I also ask that you look at the individual grains of sand. Each grain is unique. Each sacrifice made has its own story of loss and of life. Just as the grains of sand come together to form the beauty of our beaches, each sacrifice—big or small—in the service of others joins together to make a more perfect nation.
I’ve seen sacrifice here—sacrifice that pays tribute to the lives of 1st Lt. O’Neal, Private First Class Brown, and countless others.
From the Seabees and the Airforce Red Horse engineers who built emergency roofs, to the high school student bringing food to their elderly neighbor, to the hours of service of our firefighters, Army and Navy reservists, and first responders. Sacrifices both big and small contributing, as grains of sand, to the greater story of recovery, to the betterment of these islands. As powerful as Super Typhoon Yutu was, it was not more powerful than the will and the strength of the people of the Marianas.

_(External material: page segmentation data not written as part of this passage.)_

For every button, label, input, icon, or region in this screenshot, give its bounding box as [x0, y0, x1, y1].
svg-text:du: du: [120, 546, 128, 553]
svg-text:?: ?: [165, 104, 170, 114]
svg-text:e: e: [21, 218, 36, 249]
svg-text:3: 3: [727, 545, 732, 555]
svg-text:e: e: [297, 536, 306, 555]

Celebrate this Memorial Day with thoughts and prayers for those who have made the ultimate sacrifice. And commemorate their memory with continued service and sacrifice for the betterment of our community and our nation.
Let us remember on this Memorial Day that no sacrifice is small when is done in service to an ideal larger than ourselves.
Thank you. Si yu’us ma’ase and ghilisou.
My God bless you and may God bless the United States of America.
* * *
Cmdr. Harry Elliott IV is the Joint Region Marianas regional environmental and real-estate legal counsel and Defense Coordinating Officer West.